Effects of substitution of group-V atoms for carbon or silicon atoms on optical properties of silicon carbide nanotubes*

Silicon carbide nanotubes (SiCNTs) have broad application prospects in the field of micro-nanodevices due to their excellent physical properties. Based on first-principles, the difference between optical properties of SiCNTs where C atom or Si atom is replaced by group-V element is studied. The results show that the optical absorptions of SiCNTs doped by different elements are significantly different in the band of 600 nm-1500 nm. The differences in photoconductivity, caused by different doping elements, are reflected mainly in the band above 620 nm, the difference in dielectric function and refractive index of SiCNTs are reflected mainly in the band above 500 nm. Further analysis shows that SiCNTs doped with different elements change their band structures, resulting in the differences among their optical properties. The calculation of formation energy shows that SiCNTs are more stable when group-V element replaces Si atom, except N atom.
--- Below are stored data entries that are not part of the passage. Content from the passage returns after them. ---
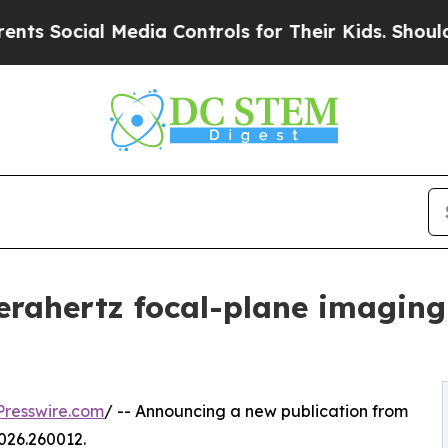
l Media Controls for Their Kids. Should the US?
T
terahertz focal-plane imaging
resswire.com
/ -- Announcing a new publication from
026.260012.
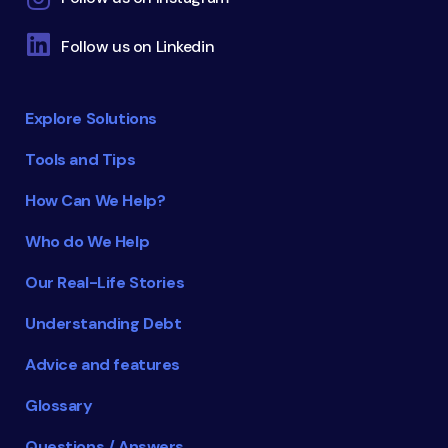
Follow us on Linkedin
Explore Solutions
Tools and Tips
How Can We Help?
Who do We Help
Our Real-Life Stories
Understanding Debt
Advice and features
Glossary
Questions / Answers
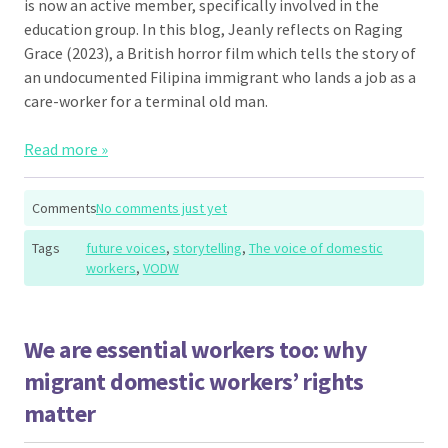
is now an active member, specifically involved in the
education group. In this blog, Jeanly reflects on Raging
Grace (2023), a British horror film which tells the story of
an undocumented Filipina immigrant who lands a job as a
care-worker for a terminal old man.
Read more »
Comments
No comments just yet
Tags
future voices
,
storytelling
,
The voice of domestic
workers
,
VODW
We are essential workers too: why
migrant domestic workers’ rights
matter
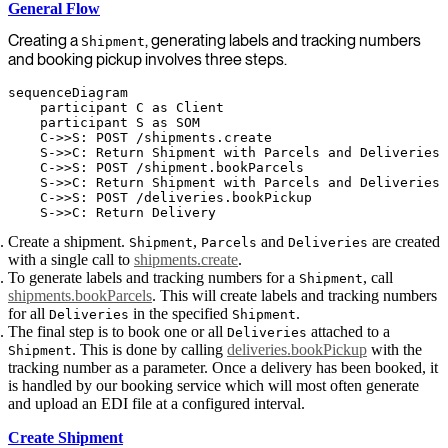
General Flow
Creating a
, generating labels and tracking numbers
Shipment
and booking pickup involves three steps.
sequenceDiagram

    participant C as Client

    participant S as SOM

    C->>S: POST /shipments.create

    S->>C: Return Shipment with Parcels and Deliveries

    C->>S: POST /shipment.bookParcels

    S->>C: Return Shipment with Parcels and Deliveries

    C->>S: POST /deliveries.bookPickup

Create a shipment.
,
and
are created
Shipment
Parcels
Deliveries
with a single call to
shipments.create
.
To generate labels and tracking numbers for a
, call
Shipment
shipments.bookParcels
. This will create labels and tracking numbers
for all
in the specified
.
Deliveries
Shipment
The final step is to book one or all
attached to a
Deliveries
. This is done by calling
deliveries.bookPickup
with the
Shipment
tracking number as a parameter. Once a delivery has been booked, it
is handled by our booking service which will most often generate
and upload an EDI file at a configured interval.
Create Shipment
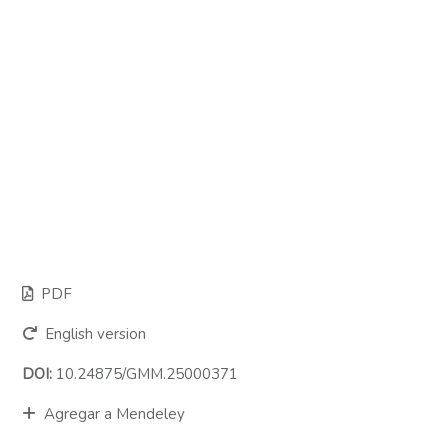
PDF
English version
DOI:
10.24875/GMM.25000371
Agregar a Mendeley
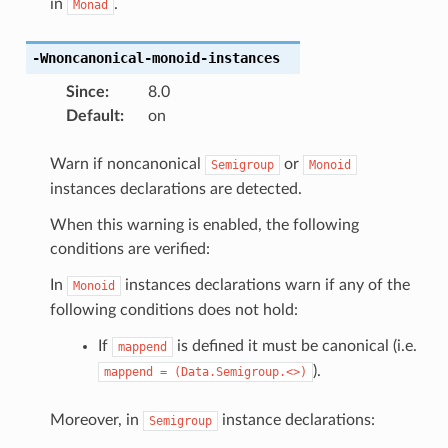
in
.
Monad
-Wnoncanonical-monoid-instances
Since
:
8.0
Default
:
on
Warn if noncanonical
or
Semigroup
Monoid
instances declarations are detected.
When this warning is enabled, the following
conditions are verified:
In
instances declarations warn if any of the
Monoid
following conditions does not hold:
If
is defined it must be canonical (i.e.
mappend
).
mappend
=
(Data.Semigroup.<>)
Moreover, in
instance declarations:
Semigroup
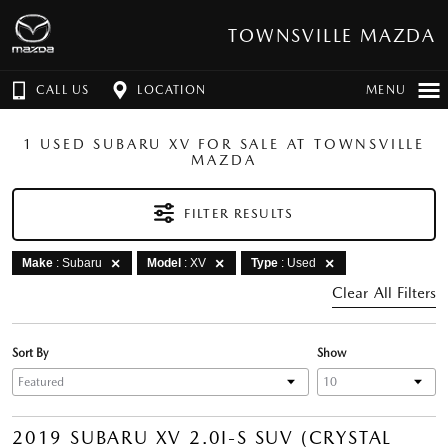
TOWNSVILLE MAZDA
CALL US
LOCATION
MENU
1 USED SUBARU XV FOR SALE AT TOWNSVILLE
MAZDA
FILTER RESULTS
Make
: Subaru
Model
: XV
Type
: Used
Clear All Filters
Sort By
Show
2019 SUBARU XV 2.0I-S SUV (CRYSTAL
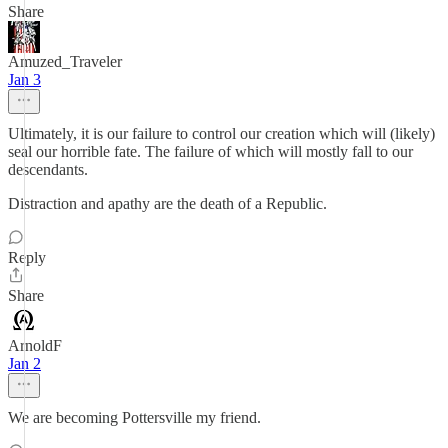
Share
Amuzed_Traveler
Jan 3
Ultimately, it is our failure to control our creation which will (likely)
seal our horrible fate. The failure of which will mostly fall to our
descendants.
Distraction and apathy are the death of a Republic.
Reply
Share
ArnoldF
Jan 2
We are becoming Pottersville my friend.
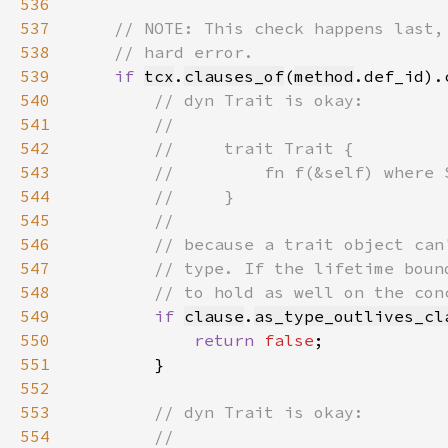
536
537
538
539
if 
tcx
.
clauses_of
(
method
.def_id).
540
541
542
543
544
545
546
547
548
549
if 
clause
.
as_type_outlives_cl
550
return 
false
551
552
553
554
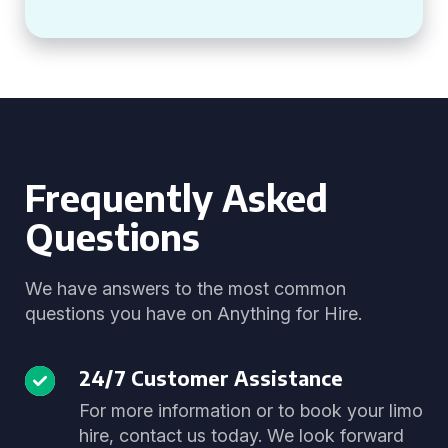
Frequently Asked
Questions
We have answers to the most common
questions you have on Anything for Hire.
24/7 Customer Assistance
For more information or to book your limo
hire, contact us today. We look forward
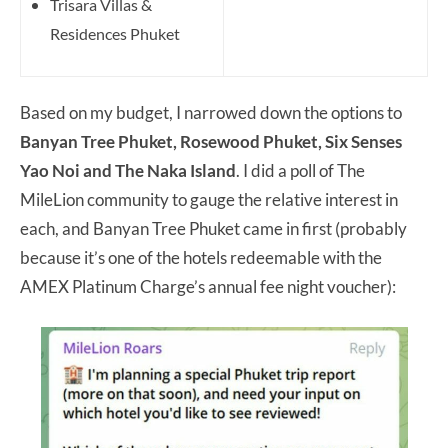
Trisara Villas &
Residences Phuket
Based on my budget, I narrowed down the options to
Banyan Tree Phuket, Rosewood Phuket, Six Senses
Yao Noi and The Naka Island
. I did a poll of The
MileLion community to gauge the relative interest in
each, and Banyan Tree Phuket came in first (probably
because it’s one of the hotels redeemable with the
AMEX Platinum Charge’s annual fee night voucher):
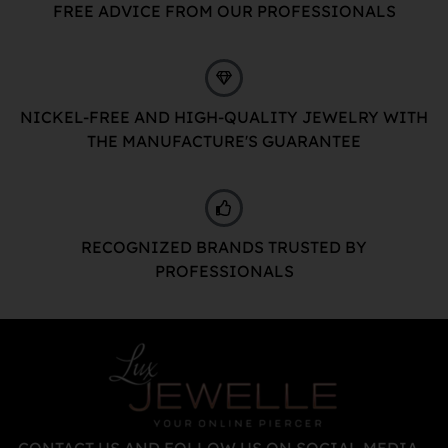
FREE ADVICE FROM OUR PROFESSIONALS
NICKEL-FREE AND HIGH-QUALITY JEWELRY WITH
THE MANUFACTURE'S GUARANTEE
RECOGNIZED BRANDS TRUSTED BY
PROFESSIONALS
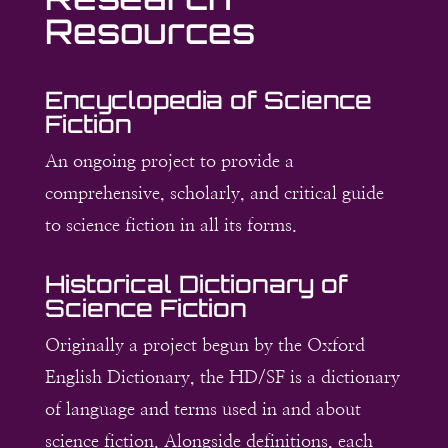
Resources
Encyclopedia of Science
Fiction
An ongoing project to provide a
comprehensive, scholarly, and critical guide
to science fiction in all its forms.
Historical Dictionary of
Science Fiction
Originally a project begun by the Oxford
English Dictionary, the HD/SF is a dictionary
of language and terms used in and about
science fiction. Alongside definitions, each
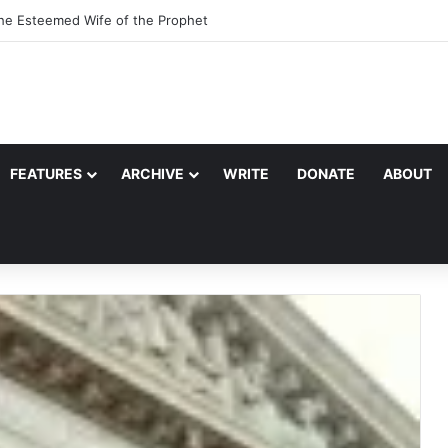
the Esteemed Wife of the Prophet
FEATURES
ARCHIVE
WRITE
DONATE
ABOUT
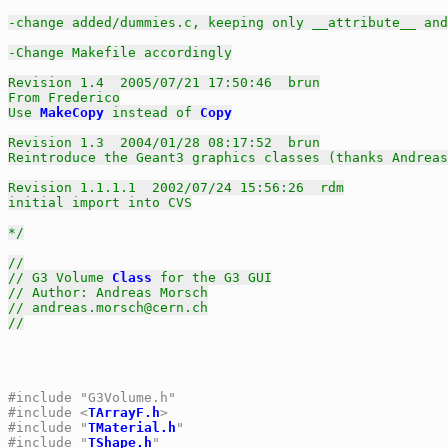
-change added/dummies.c, keeping only __attribute__ and
-Change Makefile accordingly

Revision 1.4  2005/07/21 17:50:46  brun

From Frederico

Use 
MakeCopy
 instead of 
Copy
Revision 1.3  2004/01/28 08:17:52  brun

Reintroduce the Geant3 graphics classes (thanks Andreas
Revision 1.1.1.1  2002/07/24 15:56:26  rdm

initial import into CVS

*/
//
// G3 Volume 
Class
 for the G3 GUI
// Author: Andreas Morsch
// andreas.morsch@cern.ch
//
#include "G3Volume.h"
#include <
TArrayF.h
>
#include "
TMaterial.h
"
#include "
TShape.h
"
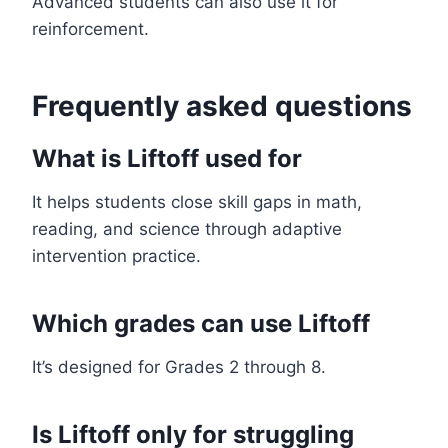
Advanced students can also use it for
reinforcement.
Frequently asked questions
What is Liftoff used for
It helps students close skill gaps in math,
reading, and science through adaptive
intervention practice.
Which grades can use Liftoff
It’s designed for Grades 2 through 8.
Is Liftoff only for struggling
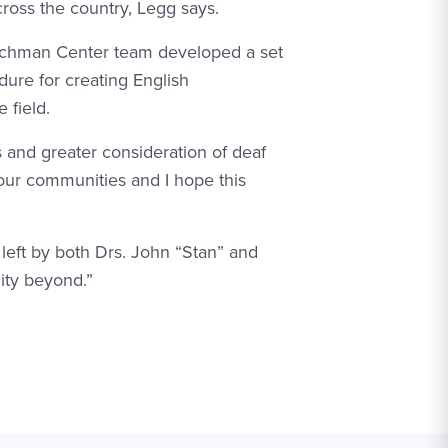
cross the country, Legg says.
Schuchman Center team developed a set
edure for creating English
 field.
ts and greater consideration of deaf
n our communities and I hope this
 left by both Drs. John “Stan” and
ity beyond.”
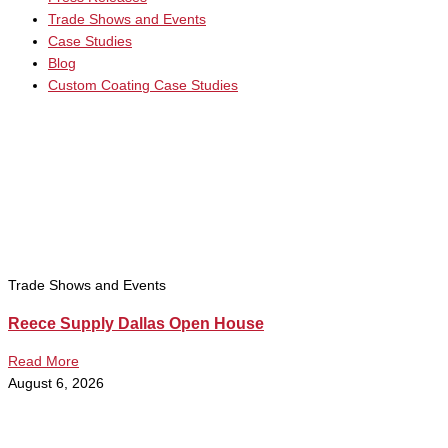
Trade Shows and Events
Case Studies
Blog
Custom Coating Case Studies
Trade Shows and Events
Reece Supply Dallas Open House
Read More
August 6, 2026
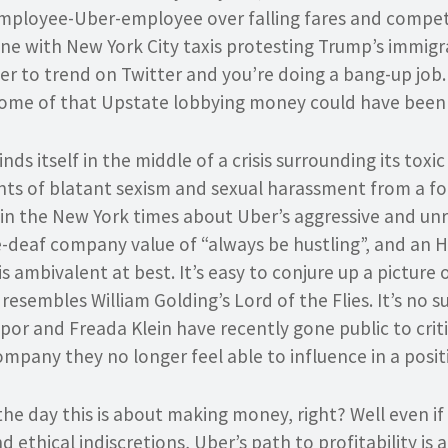
mployee-Uber-employee over falling fares and competi
line with New York City taxis protesting Trump’s immig
 to trend on Twitter and you’re doing a bang-up job. 
ome of that Upstate lobbying money could have been 
ds itself in the middle of a crisis surrounding its toxi
ts of blatant sexism and sexual harassment from a f
in the New York times about Uber’s aggressive and unr
ne-deaf company value of “always be hustling”, and an
 ambivalent at best. It’s easy to conjure up a picture o
esembles William Golding’s Lord of the Flies. It’s no s
apor and Freada Klein have recently gone public to cr
ompany they no longer feel able to influence in a posit
the day this is about making money, right? Well even if 
 ethical indiscretions, Uber’s path to profitability is 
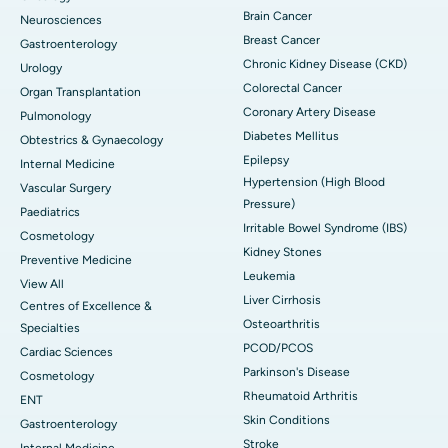
Brain Cancer
Neurosciences
Breast Cancer
Gastroenterology
Chronic Kidney Disease (CKD)
Urology
Colorectal Cancer
Organ Transplantation
Coronary Artery Disease
Pulmonology
Diabetes Mellitus
Obtestrics & Gynaecology
Epilepsy
Internal Medicine
Hypertension (High Blood
Vascular Surgery
Pressure)
Paediatrics
Irritable Bowel Syndrome (IBS)
Cosmetology
Kidney Stones
Preventive Medicine
Leukemia
View All
Liver Cirrhosis
Centres of Excellence &
Osteoarthritis
Specialties
PCOD/PCOS
Cardiac Sciences
Parkinson's Disease
Cosmetology
Rheumatoid Arthritis
ENT
Skin Conditions
Gastroenterology
Stroke
Internal Medicine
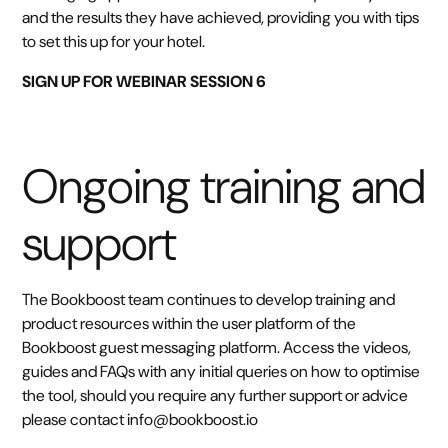
and the results they have achieved, providing you with tips
to set this up for your hotel.
SIGN UP FOR WEBINAR SESSION 6
Ongoing training and
support
The Bookboost team continues to develop training and
product resources within the user platform of the
Bookboost guest messaging platform. Access the videos,
guides and FAQs with any initial queries on how to optimise
the tool, should you require any further support or advice
please contact info@bookboost.io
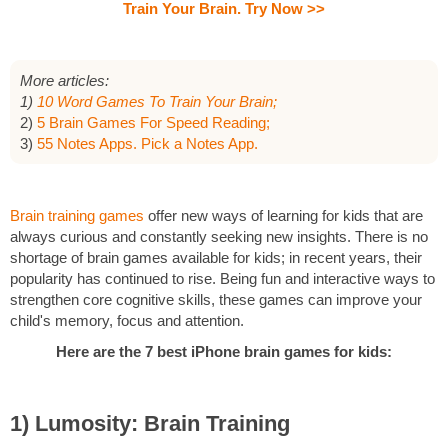
Train Your Brain. Try Now >>
More articles:
1)
10 Word Games To Train Your Brain;
2)
5 Brain Games For Speed Reading;
3)
55 Notes Apps. Pick a Notes App.
Brain training games
offer new ways of learning for kids that are
always curious and constantly seeking new insights. There is no
shortage of brain games available for kids; in recent years, their
popularity has continued to rise. Being fun and interactive ways to
strengthen core cognitive skills, these games can improve your
child's memory, focus and attention.
Here are the 7 best iPhone brain games for kids:
1) Lumosity: Brain Training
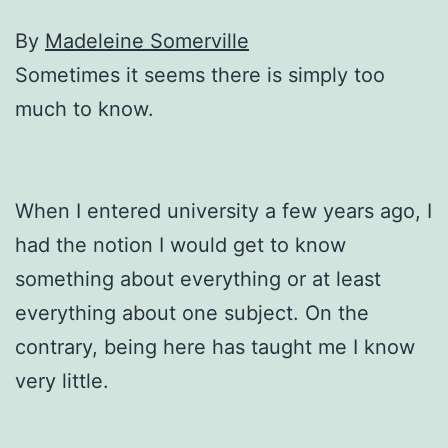
By
Madeleine Somerville
Sometimes it seems there is simply too
much to know.
When I entered university a few years ago, I
had the notion I would get to know
something about everything or at least
everything about one subject. On the
contrary, being here has taught me I know
very little.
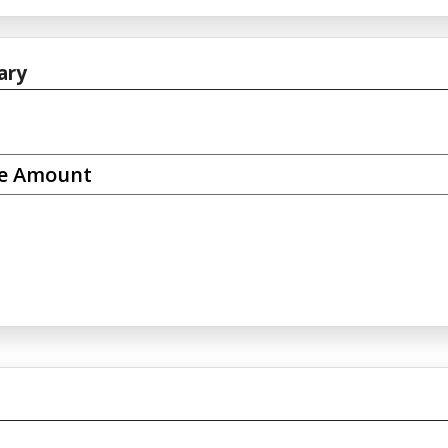
ary
se Amount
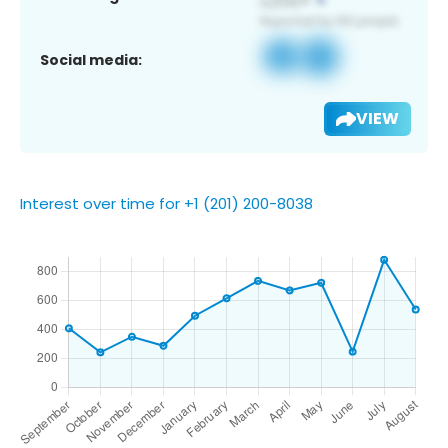
Social media:
VIEW
Interest over time for +1 (201) 200-8038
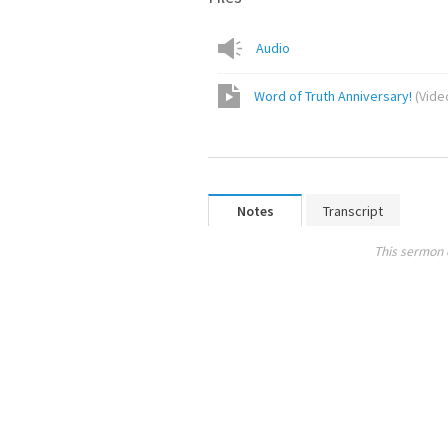
Audio
Word of Truth Anniversary!
(
Vide
Notes
Transcript
This sermon 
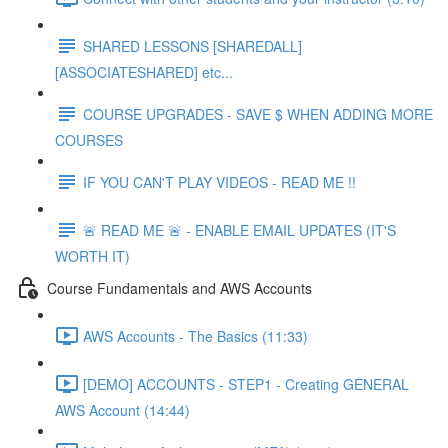
SHARED LESSONS [SHAREDALL]
[ASSOCIATESHARED] etc...
COURSE UPGRADES - SAVE $ WHEN ADDING MORE
COURSES
IF YOU CAN'T PLAY VIDEOS - READ ME !!
🚨 READ ME 🚨 - ENABLE EMAIL UPDATES (IT'S
WORTH IT)
Course Fundamentals and AWS Accounts
AWS Accounts - The Basics (11:33)
[DEMO] ACCOUNTS - STEP1 - Creating GENERAL
AWS Account (14:44)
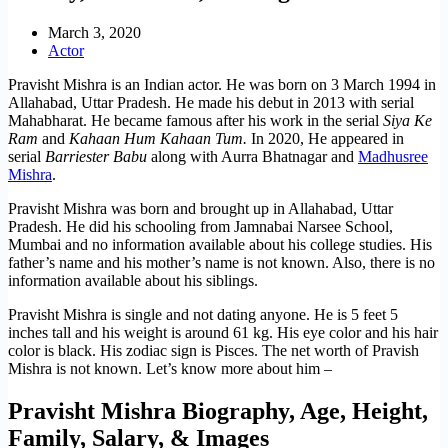
March 3, 2020
Actor
Pravisht Mishra is an Indian actor. He was born on 3 March 1994 in
Allahabad, Uttar Pradesh. He made his debut in 2013 with serial
Mahabharat. He became famous after his work in the serial
Siya Ke
Ram
and
Kahaan Hum Kahaan Tum.
In 2020, He appeared in
serial
Barriester Babu
along with Aurra Bhatnagar and
Madhusree
Mishra
.
Pravisht Mishra was born and brought up in Allahabad, Uttar
Pradesh. He did his schooling from Jamnabai Narsee School,
Mumbai and no information available about his college studies. His
father’s name and his mother’s name is not known. Also, there is no
information available about his siblings.
Pravisht Mishra is single and not dating anyone. He is 5 feet 5
inches tall and his weight is around 61 kg. His eye color and his hair
color is black. His zodiac sign is Pisces. The net worth of Pravish
Mishra is not known. Let’s know more about him –
Pravisht Mishra Biography, Age, Height,
Family, Salary, & Images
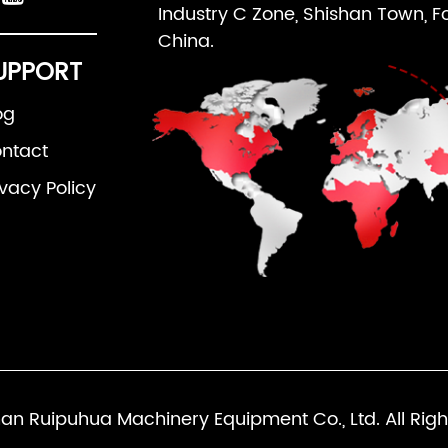
Industry C Zone, Shishan Town, F
China.
UPPORT
og
ntact
ivacy Policy
an Ruipuhua Machinery Equipment Co., Ltd. All Righ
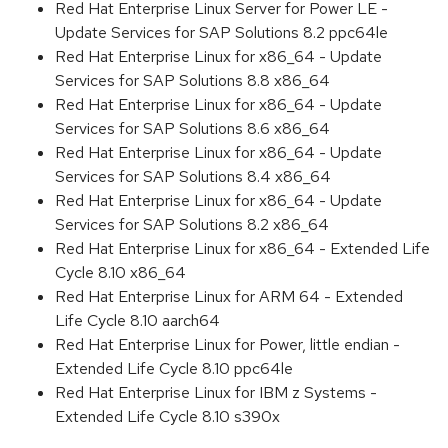
Red Hat Enterprise Linux Server for Power LE -
Update Services for SAP Solutions 8.2 ppc64le
Red Hat Enterprise Linux for x86_64 - Update
Services for SAP Solutions 8.8 x86_64
Red Hat Enterprise Linux for x86_64 - Update
Services for SAP Solutions 8.6 x86_64
Red Hat Enterprise Linux for x86_64 - Update
Services for SAP Solutions 8.4 x86_64
Red Hat Enterprise Linux for x86_64 - Update
Services for SAP Solutions 8.2 x86_64
Red Hat Enterprise Linux for x86_64 - Extended Life
Cycle 8.10 x86_64
Red Hat Enterprise Linux for ARM 64 - Extended
Life Cycle 8.10 aarch64
Red Hat Enterprise Linux for Power, little endian -
Extended Life Cycle 8.10 ppc64le
Red Hat Enterprise Linux for IBM z Systems -
Extended Life Cycle 8.10 s390x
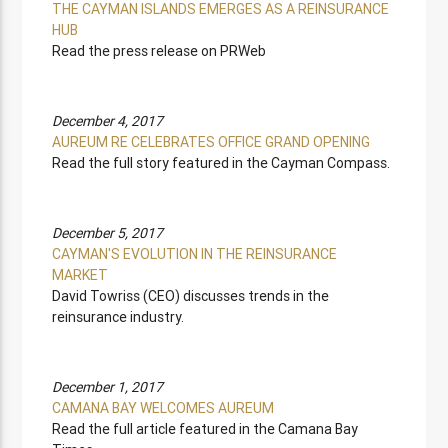
THE CAYMAN ISLANDS EMERGES AS A REINSURANCE
HUB
Read the press release on PRWeb
December 4, 2017
AUREUM RE CELEBRATES OFFICE GRAND OPENING
Read the full story featured in the Cayman Compass.
December 5, 2017
CAYMAN'S EVOLUTION IN THE REINSURANCE
MARKET
David Towriss (CEO) discusses trends in the
reinsurance industry.
December 1, 2017
CAMANA BAY WELCOMES AUREUM
Read the full article featured in the Camana Bay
These research results will be beneficial to the applications of SiC nanomaterials in optoelectronic devices and provide a theoretical basis for selecting the SiCNTs' dopants.

Automated summary

The study investigates the optical properties of SiCNTs doped with different elements, showing significant differences in optical absorption, photoconductivity, dielectric function, and refractive index across different wavelength bands. The band structures of SiCNTs are found to be altered by doping elements, impacting their optical properties. Additionally, energy formation calculations suggest that SiCNTs are more stable when group-V elements replace Si atom, with the exception of N atom.